Era stato uno dei tanti che si era ritrovato con il cuore infranto quando Helene era diventata la fidanzata ufficiale di Albert Edel.
Alcune donne stavano cominciando a riunirsi intorno alla roggia, portando ceste di panni sporchi. Quello era l'unico luogo di Dornennest dove si potessero lavare gli indumenti senza fare su e giù dal pozzo fino a casa per riempire le tinozze d'acqua. Io e Gudrun ci andavamo una volta a settimana, e sapevo con certezza che quello era il momento in cui tutte sciorinavano tutto ciò che sapevano sull'uno o sull'altro. Il pettegolezzo scorreva veloce come la corrente con cui era alimentata la roggia, quindi non mi stupii che, in mezzo alle lamentele per la neve, più di una donna si voltasse verso Helene e ridacchiasse.

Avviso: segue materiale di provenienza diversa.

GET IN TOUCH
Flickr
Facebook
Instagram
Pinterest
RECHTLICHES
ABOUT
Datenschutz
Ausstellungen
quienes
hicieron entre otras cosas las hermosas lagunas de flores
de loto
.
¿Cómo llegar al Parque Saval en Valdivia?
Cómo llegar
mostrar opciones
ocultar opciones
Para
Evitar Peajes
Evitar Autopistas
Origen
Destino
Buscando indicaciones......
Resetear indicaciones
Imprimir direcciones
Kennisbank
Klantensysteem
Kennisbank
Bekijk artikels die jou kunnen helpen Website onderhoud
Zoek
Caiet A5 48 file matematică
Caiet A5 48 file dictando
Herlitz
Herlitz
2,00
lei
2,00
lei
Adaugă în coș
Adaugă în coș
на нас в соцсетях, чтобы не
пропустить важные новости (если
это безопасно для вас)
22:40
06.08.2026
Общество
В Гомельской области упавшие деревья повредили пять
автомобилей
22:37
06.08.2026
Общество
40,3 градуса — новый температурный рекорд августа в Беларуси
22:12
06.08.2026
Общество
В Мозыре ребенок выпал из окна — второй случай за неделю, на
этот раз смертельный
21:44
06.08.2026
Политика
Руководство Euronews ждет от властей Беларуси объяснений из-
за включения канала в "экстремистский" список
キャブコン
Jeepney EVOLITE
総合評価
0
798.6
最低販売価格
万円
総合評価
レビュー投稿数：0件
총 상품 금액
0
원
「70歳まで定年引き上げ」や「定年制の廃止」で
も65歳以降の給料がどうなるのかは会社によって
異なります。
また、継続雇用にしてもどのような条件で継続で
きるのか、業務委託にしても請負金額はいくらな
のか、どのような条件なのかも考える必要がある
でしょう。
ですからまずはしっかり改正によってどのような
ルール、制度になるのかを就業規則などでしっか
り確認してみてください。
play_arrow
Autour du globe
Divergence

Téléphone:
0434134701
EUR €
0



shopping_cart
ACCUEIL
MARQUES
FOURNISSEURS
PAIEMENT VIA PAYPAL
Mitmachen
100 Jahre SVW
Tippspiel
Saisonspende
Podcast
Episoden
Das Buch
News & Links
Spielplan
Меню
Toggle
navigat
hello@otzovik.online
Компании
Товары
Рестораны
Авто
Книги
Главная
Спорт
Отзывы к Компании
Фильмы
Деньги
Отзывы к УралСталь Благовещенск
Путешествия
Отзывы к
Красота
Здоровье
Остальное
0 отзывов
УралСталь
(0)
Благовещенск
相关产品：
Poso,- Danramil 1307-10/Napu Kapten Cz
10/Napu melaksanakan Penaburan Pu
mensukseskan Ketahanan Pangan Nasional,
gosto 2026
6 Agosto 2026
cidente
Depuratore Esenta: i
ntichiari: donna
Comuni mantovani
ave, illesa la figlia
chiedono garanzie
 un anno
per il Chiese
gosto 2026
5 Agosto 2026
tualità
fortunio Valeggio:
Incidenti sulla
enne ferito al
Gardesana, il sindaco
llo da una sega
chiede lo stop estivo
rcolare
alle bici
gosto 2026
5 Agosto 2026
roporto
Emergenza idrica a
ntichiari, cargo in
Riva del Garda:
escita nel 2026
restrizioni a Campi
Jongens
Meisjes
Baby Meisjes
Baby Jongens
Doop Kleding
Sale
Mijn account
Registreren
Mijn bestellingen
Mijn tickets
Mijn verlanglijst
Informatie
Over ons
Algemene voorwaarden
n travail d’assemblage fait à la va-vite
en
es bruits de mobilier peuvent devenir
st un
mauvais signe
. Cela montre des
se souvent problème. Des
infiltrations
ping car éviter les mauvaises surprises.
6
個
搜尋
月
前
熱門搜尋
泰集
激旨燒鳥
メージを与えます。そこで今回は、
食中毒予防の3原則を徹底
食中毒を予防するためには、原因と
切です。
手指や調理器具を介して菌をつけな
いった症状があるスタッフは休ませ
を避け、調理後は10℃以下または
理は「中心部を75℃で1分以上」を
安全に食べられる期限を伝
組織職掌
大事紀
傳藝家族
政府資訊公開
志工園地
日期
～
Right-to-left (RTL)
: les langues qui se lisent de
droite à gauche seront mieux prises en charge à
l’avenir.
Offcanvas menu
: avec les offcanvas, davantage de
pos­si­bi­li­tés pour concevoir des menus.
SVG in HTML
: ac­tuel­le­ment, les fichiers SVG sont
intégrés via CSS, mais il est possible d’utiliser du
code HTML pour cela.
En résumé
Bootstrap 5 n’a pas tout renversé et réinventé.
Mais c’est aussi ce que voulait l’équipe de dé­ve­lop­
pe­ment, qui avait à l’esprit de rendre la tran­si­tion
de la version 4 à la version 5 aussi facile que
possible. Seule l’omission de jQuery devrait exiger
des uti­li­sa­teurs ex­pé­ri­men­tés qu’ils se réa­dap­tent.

La notizia del suo matrimonio doveva già essersi diffusa. Fra le donne, non a caso, scorsi anche Mathild e Truda Blicze, due sorelle che lavoravano come domestiche in casa del borgomastro Edel.
- Perché sarei perfida?- domandai, e intanto esaminavo la roggia; essa era stata scavata artificialmente, ma veniva alimentata da un corso d'acqua che, per quanto ne sapevamo tutti, era già esistente prima della fondazione di Dornennest: un fiumiciattolo che dalla roggia risaliva fino a costeggiare il mulino sulla sua parete ovest, dove era posta la ruota, e poi proseguiva fino a entrare nella Foresta e a sparirci dentro. La corrente proveniva seguendo un corso da nord a sud, segno che la principale fonte di alimentazione del fiume dovesse essere alla sua fine, oltre la Foresta. Nessuno, però, aveva mai provato a risalire le sue sponde per vedere da dove cominciasse.
L'acqua della roggia era ancora allo stato liquido, ma presto la neve l'avrebbe trasformata in una lastra di ghiaccio: se fosse stato abbastanza solido, pensai, avremmo potuto andare a pattinare.
- Per via di Hilda - Helene sembrava a disagio.- Anche lei era innamorata di Albert, così dicono. Deve aver sofferto molto quando lui non l'ha ricambiata.
- A parte che credo tu sia l'unica donna sulla faccia della terra a provare compassione per quella che voleva rubarle il fidanzato...- feci una smorfia.- Conosci Hilda tanto quanto me. Non so tu, ma io non penso fosse realmente interessata ad Albert. Lo voleva solo perché è il futuro borgomastro e lei è la figlia del giudice. Per lei l'amore nasce in base alla classe sociale. I ricchi si sposano fra ricchi e i poveri fra poveri, ecco come funziona nella sua testa.
- Non credo comunque che tu debba dire certe cose ad alta voce...- Helene abbassò lo sguardo e si strinse nel proprio mantello.- E poi non è del tutto sbagliato il modo di ragionare di Hilda...
Su quel punto dovetti ammettere che non aveva torto.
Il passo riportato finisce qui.